When news publishers talk about digital subscriptions, they often tend to focus on the volume, or the number, of digital subscribers they have or are trying to get, but for Mitch Pugh, Executive Editor of The Post and Courier in South Carolina, the crucial number around digital subscriptions is the average rate per user, or ARPU.

by Brian Veseling brian.veseling@wan-ifra.org | April 30, 2020

“Volume is important, don’t get me wrong,” Pugh said during a recent WAN-IFRA Webinar. “We need to continue to get digital subscribers and retain the ones we have, but what I think is even more important, is this notion of ARPU, or average rate per user.”

“A lot of people do introductory rates of 99 cents for one month, three months or a whole year. You can do that if you are The New York Times and you have millions of subscribers,” he continued. “But if you’re a local news organisation just getting started, and you set your value at 99 cents, it’s going to become really, really hard to drive that rate per unit up.”

Pugh said that at The Post and Courier they believe quality content is the key to their success as a business, and that content has a value that is worth paying for.

“We went into the digital subscription business with that concept in mind and really focussing on what that average rate per user is. … Setting that value early is really important,” – Mitch Pugh, Executive Editor, The Post and Courier

The Charleston-based Post and Courier is locally owned and the largest newspaper in the state, which has a population of just over 5.1 million. The paper has around 45,000 print subscribers and another 10,000 digital subscribers, Pugh said. It has a newsroom staff of about 80 people.

While the paper is still published seven days a week in print, “we know our future is in digital, and probably in fewer days in print in the next few years, and so that is what we are planning for,” he said.

Beginning the digital transformation journey

The paper began its digital transformation journey in April 2017 when they were invited to take part in the Table Stakes programme.

“For those of you who aren’t familiar with Table Stakes, the essential concept is that, like in Vegas, Table Stakes are the sort of baseline competencies that you have to have as a news organisation to survive and thrive in an increasingly digital world,” he said. (Editor’s note: WAN-IFRA, with support from the Google News Initiative, launched Table Stakes Europe last year with the architect of the original programme, Doug Smith. A group of more than a dozen local news publishers are currently taking part in the programme.)

The Post and Courier has also since been invited to be part of two other major publisher transformation programmes, and Pugh said each one has been important in helping them to establish goals and develop the internal structures and processes necessary for achieving them.

One of these programmes was the Google Local News Initiative’s subscriptions lab, which Pugh said was incredibly valuable for them.

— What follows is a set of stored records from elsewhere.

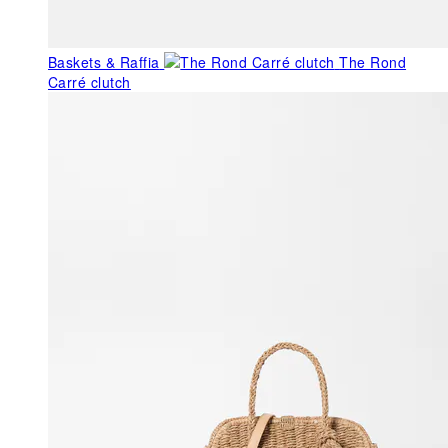
Baskets & Raffia
The Rond
Carré clutch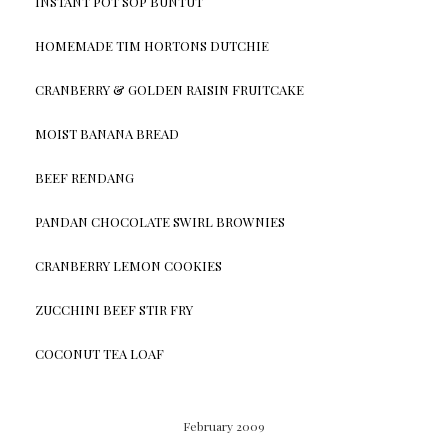
INSTANT POT SOP BUNTUT
HOMEMADE TIM HORTONS DUTCHIE
CRANBERRY & GOLDEN RAISIN FRUITCAKE
MOIST BANANA BREAD
BEEF RENDANG
PANDAN CHOCOLATE SWIRL BROWNIES
CRANBERRY LEMON COOKIES
ZUCCHINI BEEF STIR FRY
COCONUT TEA LOAF
February 2009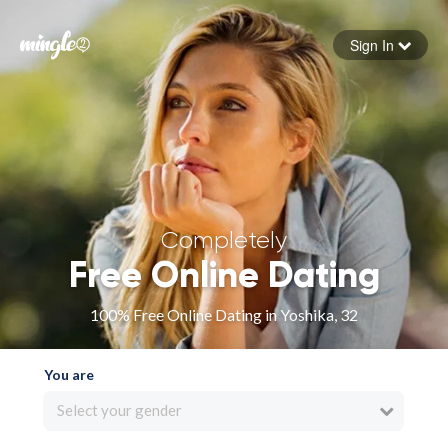
Sign In
Forgot your password
Sign in
Completely
Free Online Dating
100% Free Online Dating in Yoshika, 32
You are
Select your gender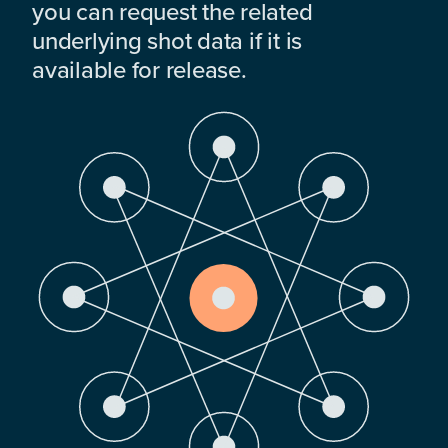
you can request the related
underlying shot data if it is
available for release.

“It was intensive; it was painful; frustrating. But it was transformational for us. Some of the recommendations they made were easy to implement and we saw quick results, and that was very rewarding. Others involved a long and arduous process that didn’t show results until much later, but it was a great programme, still paying off in big ways,” – Mitch Pugh

Setting goals and benchmarking success

“One of the first things we really struggled with was how do we set goals? There were a lot of conversations and arguments over how aggressive, or how not aggressive, these goals ought to be,” he said.

One of the partners in the programme was FTI Consulting, and Pugh said FTI helped them to benchmark what success could look like for them.

During this time, a major goal that emerged for The Post and Courier was to have its newsroom be fully financed by digital subscriptions by the end of 2022. To do this, they would need to bring in $5 million a year from digital subscriptions. The next question was how to get there.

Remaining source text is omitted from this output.